Is your environment being polluted or damaged by business activity? Are you or fellow community members facing health or social problems from a company’s environmental harms? The OECD Guidelines may help you fight for a cleaner, healthier environment.

What the OECD Guidelines say about the environment

The OECD Guidelines set strong standards for businesses to avoid and address their environmental harms and contribute to sustainable development. The Guidelines recognise that companies are often involved with environmental harms including climate change; biodiversity loss; degradation of land, marine, and freshwater ecosystems; deforestation; air, water, and soil pollution; and mismanagement of waste, including hazardous substances. The Guidelines expect companies to address such impacts. You can use the OECD Guidelines to demand that companies:

  • Have an environmental plan involving risk-based due diligence to address all environmental impacts of their operations, products, and services.
  • Identify and assess harmful environmental impacts, preparing environmental impact assessments where harms may be significant.
  • Set science-based targets and strategies to resolve or reduce environmental impacts, including on climate change, and regularly verify their effectiveness.
  • Engage meaningfully with affected people, including by providing communities and workers with timely and accurate information on harms and progress in addressing harms.
  • Remediate environmental and related human harms or encourage their remediation, depending on the company’s responsibility for the harms.
  • Continually improve environmental performance by adopting better technologies and producing more circular, eco-friendly products.

Tip

The Guidelines define adverse environmental impacts as “significant changes” in the environment or biota that have harmful effects. Civil society should explain how the harm they face is significant (for example, because of its likelihood and its broad scale, wide scope, or irreversible character). If a company argues the harm is necessary to meet a (non-environmental) national priority like energy production, civil society should remind the company or complaints body that the company still needs to meet its responsibility to avoid and reduce the harm, implement best technologies, and continually improve environmental performance.

Read the text

  • Chapter VI (Environment): chapeau and paragraphs; all commentaries

Additional important information

What are the OECD Guidelines?

The OECD Guidelines for Multinational Enterprises on Responsible Business Conduct (OECD Guidelines) are recommendations from governments to companies on how to act responsibly. The OECD Guidelines set non-binding standards for responsible business conduct across a range of issues important to communities, such as human rights, workers rights, and the environment, and also cover issues such as corruption and taxation.

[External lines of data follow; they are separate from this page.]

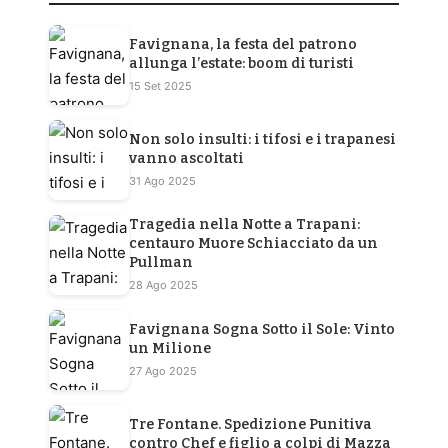
Favignana, la festa del patrono
allunga l’estate: boom di turisti
15 Set 2025
Non solo insulti: i tifosi e i trapanesi
vanno ascoltati
31 Ago 2025
Tragedia nella Notte a Trapani:
centauro Muore Schiacciato da un
Pullman
28 Ago 2025
Favignana Sogna Sotto il Sole: Vinto
un Milione
27 Ago 2025
Tre Fontane. Spedizione Punitiva
contro Chef e figlio a colpi di Mazza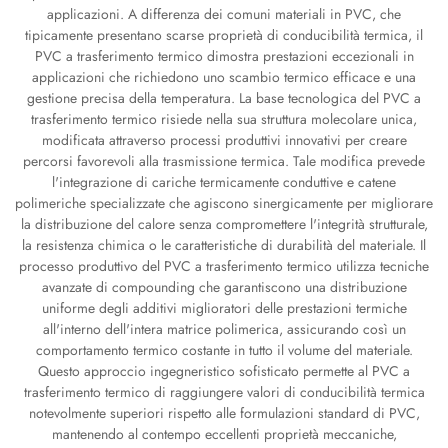
applicazioni. A differenza dei comuni materiali in PVC, che
tipicamente presentano scarse proprietà di conducibilità termica, il
PVC a trasferimento termico dimostra prestazioni eccezionali in
applicazioni che richiedono uno scambio termico efficace e una
gestione precisa della temperatura. La base tecnologica del PVC a
trasferimento termico risiede nella sua struttura molecolare unica,
modificata attraverso processi produttivi innovativi per creare
percorsi favorevoli alla trasmissione termica. Tale modifica prevede
l'integrazione di cariche termicamente conduttive e catene
polimeriche specializzate che agiscono sinergicamente per migliorare
la distribuzione del calore senza compromettere l'integrità strutturale,
la resistenza chimica o le caratteristiche di durabilità del materiale. Il
processo produttivo del PVC a trasferimento termico utilizza tecniche
avanzate di compounding che garantiscono una distribuzione
uniforme degli additivi miglioratori delle prestazioni termiche
all'interno dell'intera matrice polimerica, assicurando così un
comportamento termico costante in tutto il volume del materiale.
Questo approccio ingegneristico sofisticato permette al PVC a
trasferimento termico di raggiungere valori di conducibilità termica
notevolmente superiori rispetto alle formulazioni standard di PVC,
mantenendo al contempo eccellenti proprietà meccaniche,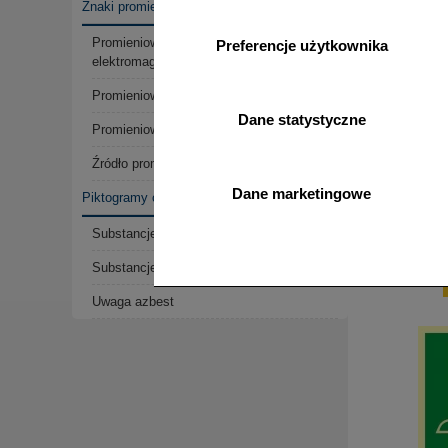
Znaki promieniowania
Promieniowania
Preferencje użytkownika
elektromagnetycznego
AAE102
Promieniowania jonizującego
Kierunek d
Dane statystyczne
– w lewo
Promieniowania laserowego
Źródło promieniowania
Dane marketingowe
Piktogramy chemiczne
Substancje toksyczne
o
Substancje żrące
Uwaga azbest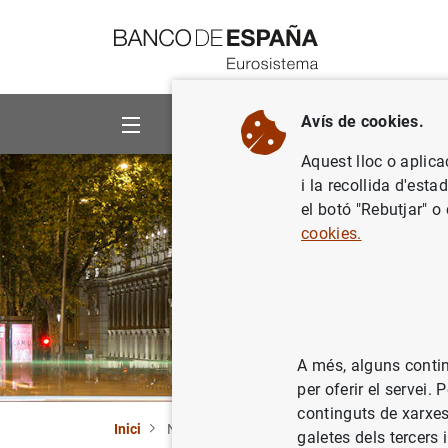
Vés al contingut
Avís de cookies.
Sobre el banc
Àrees d'actua
Aquest lloc o aplica
i la recollida d'est
el botó "Rebutjar" o
cookies.
A més, alguns contin
per oferir el servei
continguts de xarxes
Inici
Notícies i esdeveniments
galetes dels tercers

Governments that follow the OECD Guidelines must establish a non-judicial complaints body called a National Contact Point for Responsible Business Conduct to promote the Guidelines and handle complaints about harmful business activity. The Guidelines set good standards for all companies, but complaints can only be filed against two types of companies operating across borders:

  1. multinational enterprises headquartered in a country that follows the OECD Guidelines, or
  2. multinational enterprises operating in a country that follows the OECD Guidelines.

How can you use the OECD Guidelines?

Civil society can use the Guidelines to:

  • Raise community awareness about company standards.
  • Talk to companies to demand better conduct.
  • File complaints when companies fall below the standards.
  • Advocate for strong laws and policies on corporate responsibility.